Outreach - PTSD - 1st Responders

Update June 2nd 2017 

When this bill came to the floor for its second reading vote on April 13th a number of interesting things happened. The voting on the bill was "divided." That means the question on whether the bill should pass was divided into two parts: the first portion related to First Responders and basically stated that the assumptions would be that diagnosed PTSD is job related. It must be proved otherwise in order for Workmans Compensation benefits to be denied. The second portion states that PTSD can be a legitimate work related injury. But for those that are not First Responders the case must be made that it is work related. The relationship between PTSD and the job is not assumed.

The vote regarding First Responders passed easily, 136 to 3. I voted in favor. Here's the details of the roll call.

R-Yea  48
R-Nay 1
D-Yea  76
D-Nay 0
R-Absent 4
D-Absent 6
Oth-Yea 12
Oth-Nay 2
Oth-Absent 0
Abstain 0
Not-Voting 1
150

The second part of the division had more difficulty, but eventually passed 102 to 39. I again voted in favor. And the bill was approved for third reading.

R-Yea  17
R-Nay 33
D-Yea  75
D-Nay 2
R-Absent 3
D-Absent 5
Oth-Yea 10
Oth-Nay 4
Oth-Absent 0
Abstain 0
Not-Voting 1
150

The next day is came up for third reading and there were attempts to amend it, but it passed by voice vote and was sent off to the Senate. Which is where it is now.

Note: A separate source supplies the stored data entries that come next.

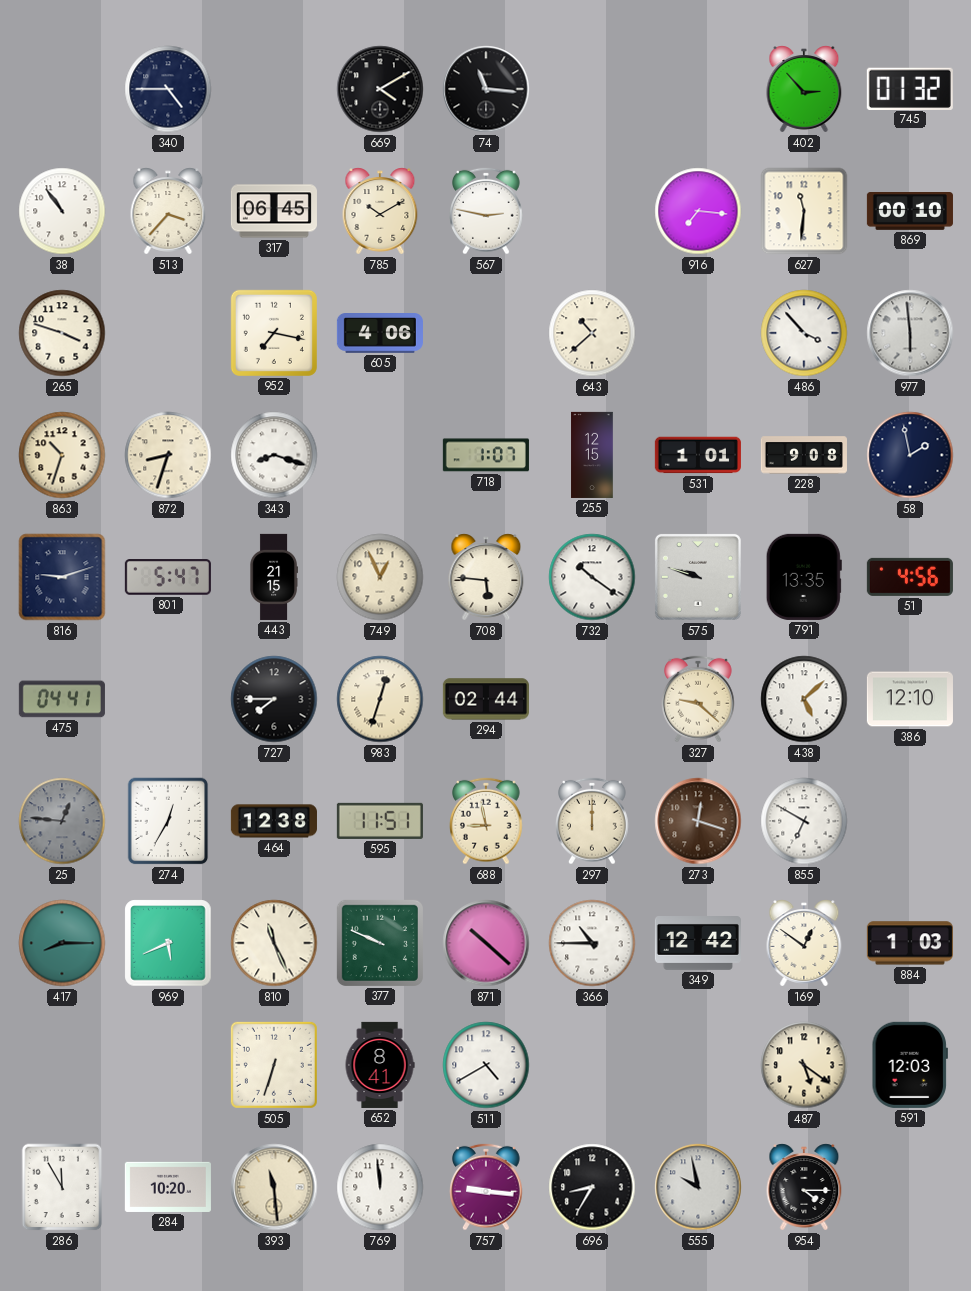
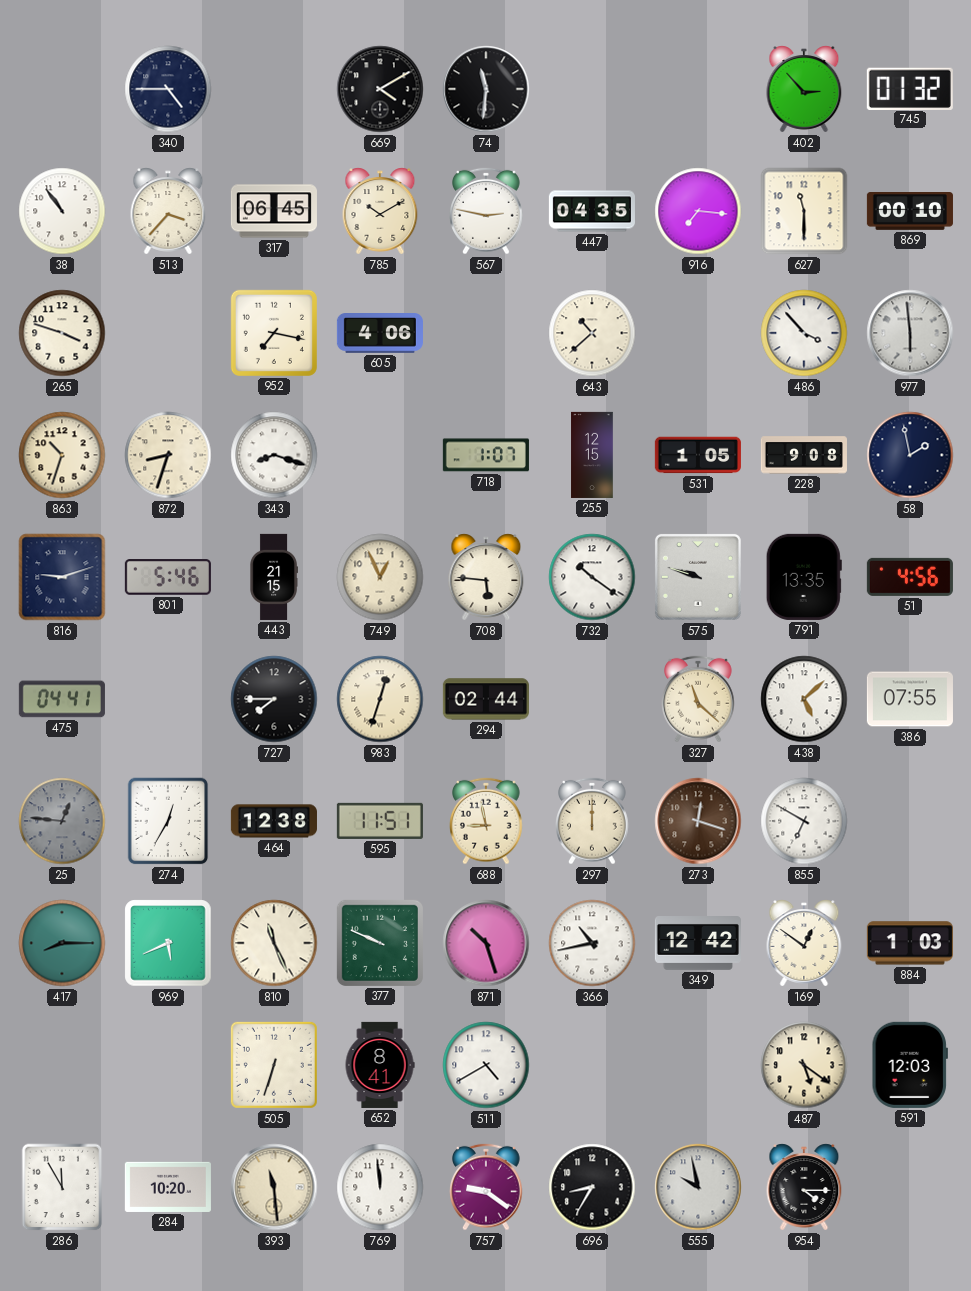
74: 11:16 -> 11:31
447: none -> 04:35
627: 11:31 -> 11:30
531: 1:01 -> 1:05
801: 5:47 -> 5:46
327: 9:22 -> 11:22
386: 12:10 -> 07:55
871: 10:22 -> 10:27
366: 10:45 -> 10:43
757: 9:16 -> 9:21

************ End of Update *************

H.197 has to do with Post Traumatic Stress Disorder (PTSD) and First Responders (firefighters, police, rescue and ambulance personnel). The bill has changed a bit while in the House Commerce and Economic Development committee. I believe this is the version that will be brought to the House floor for a vote.

The basic idea is: When a first responder is diagnosed with PTSD, the assumption should be that it is work-related unless shown otherwise. If work-related, medical expenses will be paid by Workman's Compensation. 

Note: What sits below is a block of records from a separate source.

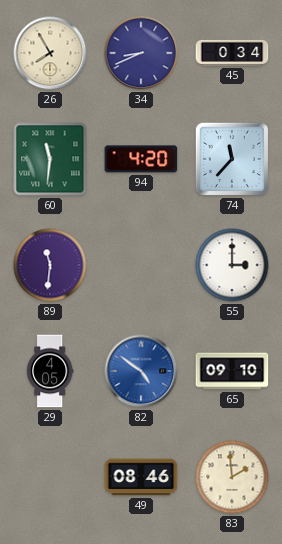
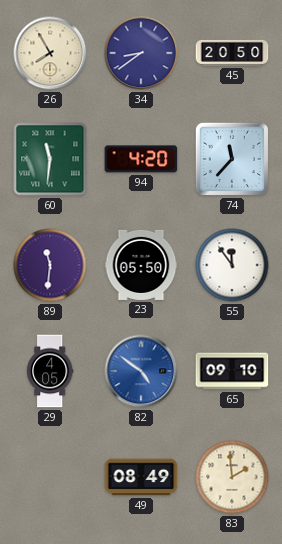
34: 8:41 -> 8:39
45: 0:34 -> 20:50
23: none -> 05:50
55: 3:00 -> 11:54
49: 08:46 -> 08:49
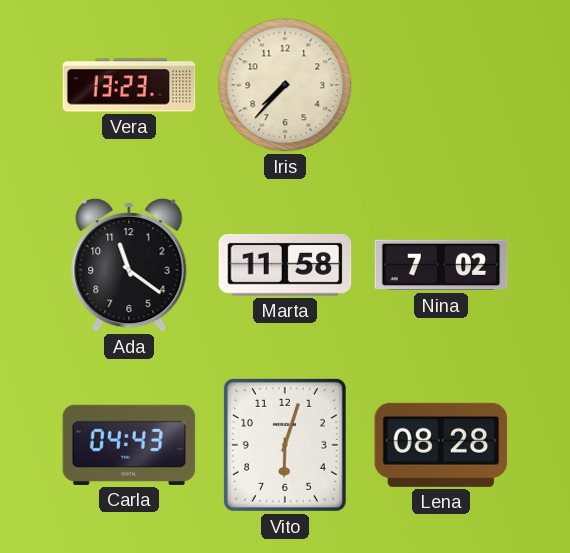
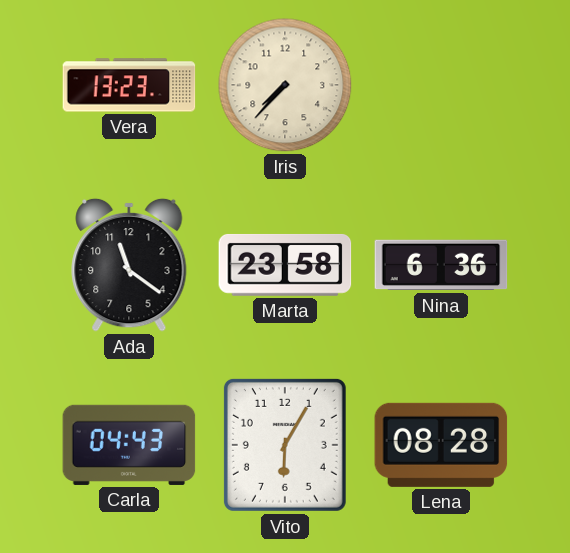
Marta: 11:58 -> 23:58
Nina: 7:02 -> 6:36
Vito: 6:03 -> 6:05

This is not an easy bill. Though everyone wants to help First Responders and there is increased recognition of how serious PTSD can be, there are economic implication. How much will the cost of Workman's Compensation insurance increase? Those costs will be borne by municipalities, and therefor, tax payers.

Here's the discussion:

Pros:
PTSD is a serious debilitating illness. We should do everything we can to help those upon which we depend in our greatest time of need. Yes, First Responders knew, when they sign up, what their job entails. They are trained to withstand stress. But sometimes things occur that are well beyond what they are trained to handle. In those situations they should not have the additional burden of proving that their PTSD is work related. That should be assumed.

Vermont already has such legislation for firefighters with regard to cancer, heart and lung disease and infectious disease. Those legislative initiative did not bring about the predicted rise in Workman's Comp rates.

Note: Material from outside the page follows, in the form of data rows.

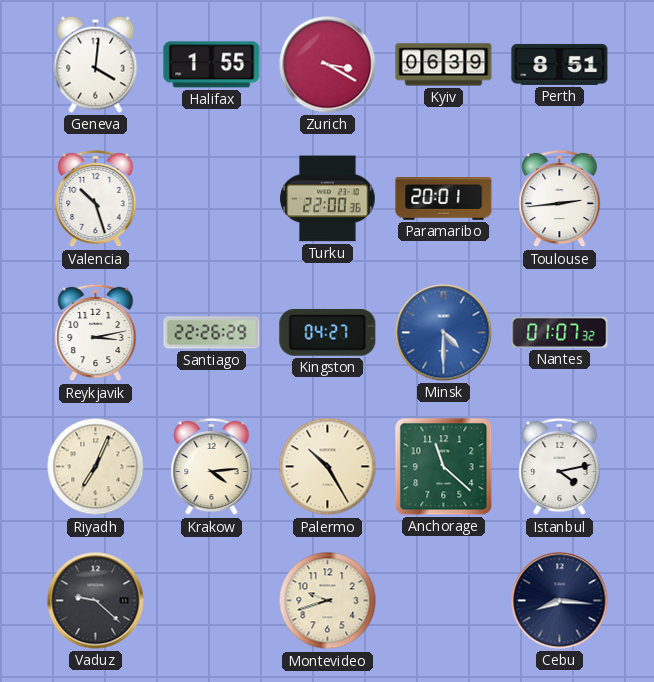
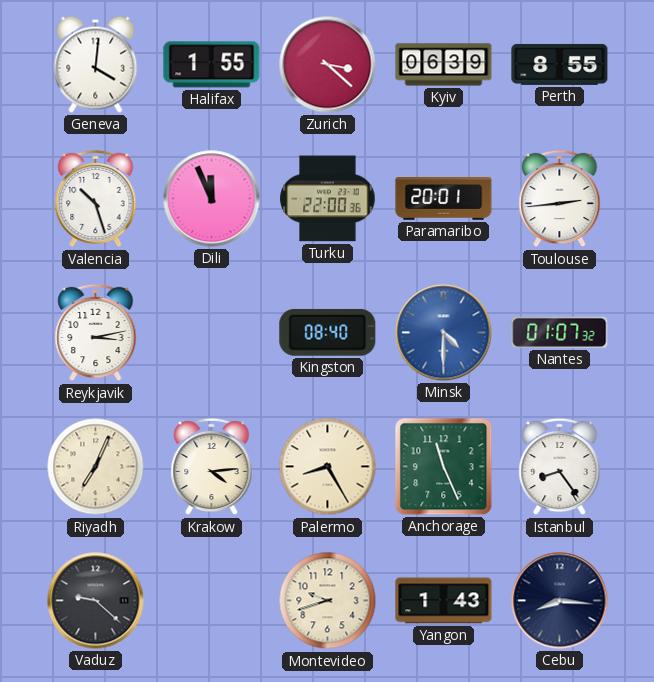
Zurich: 3:20 -> 3:22
Perth: 8:51 -> 8:55
Dili: none -> 11:56
Santiago: 22:26 -> none
Kingston: 04:27 -> 08:40
Palermo: 10:25 -> 8:25
Anchorage: 11:22 -> 11:26
Istanbul: 4:13 -> 8:24
Yangon: none -> 1:43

Trained health case professionals can identify the source of the PTSD symptoms even if they occur years after the actual incident.

The cost will not be that much more than it is now. And considering that PTSD can ruin whole families, any additional cost is worth it. What about the cost of not treating PTSD?

This kinds of 'presumptive' legislation is what it takes to motivate police, fire and rescue departments to provide the  preventative services so badly needed. 

Supporters:

Cons:
We do not know the cost. Until the law is put in effect, we really don't know how many claims will be made and what effect that will have on the towns that must pay for the insurance.

Just because the law says it's assumed that PTSD is attributed to the workplace, doesn't mean it works out that way. There may be insurance company lawyers involved to counter such claims,

Different communities have different policies and resources. Though many communities realize the value of training their First Responders in resilience and stress management, other do not. The cases that occur in locations that do not adequately train for or manage such incidents will effect the insurance rates of those that do. 

A First Responder cannot be forced to deal appropriately with PTSD or an event that may lead to it. Yet the employer must shoulder the cost of that neglect.

Will this legislation force towns to have potential employees thoroughly tested for any baseline PTSD vulnerabilities? 

First responders work for different entities at the same time, responding to incidents in different towns. How do we determine who should bare the cost?

PTSD can have a delayed onset, triggered years after the actual event. Will this make towns less likely to hire military veterans for fear that the stress of combat will manifest itself while on the job and result in higher costs? 

Those opposed:
Those that express concerns:

My current perspective:
I am conflicted. I recognize the unique stress that comes with the job of First Responders. My original reaction was that it is what you sign up for when you take the job. I have found that point of view to be extremely naive. I've talking to some First Responders and heard stories of incidents that go well beyond the job description. 

PTSD is a recognized illness and treated seriously. For most people there are ways to move beyond the effects of the incident that caused the symptoms. But that does require treatment, time, and expense. 

The best approach is, as always, preventative. Training, monitoring and having resources available for treatment are essential. Programs within agencies that hire First Responders need to be developed and perhaps required.Does this bill provide for that? Not really. Will it provide the push needed to get those resources in place? I don't know.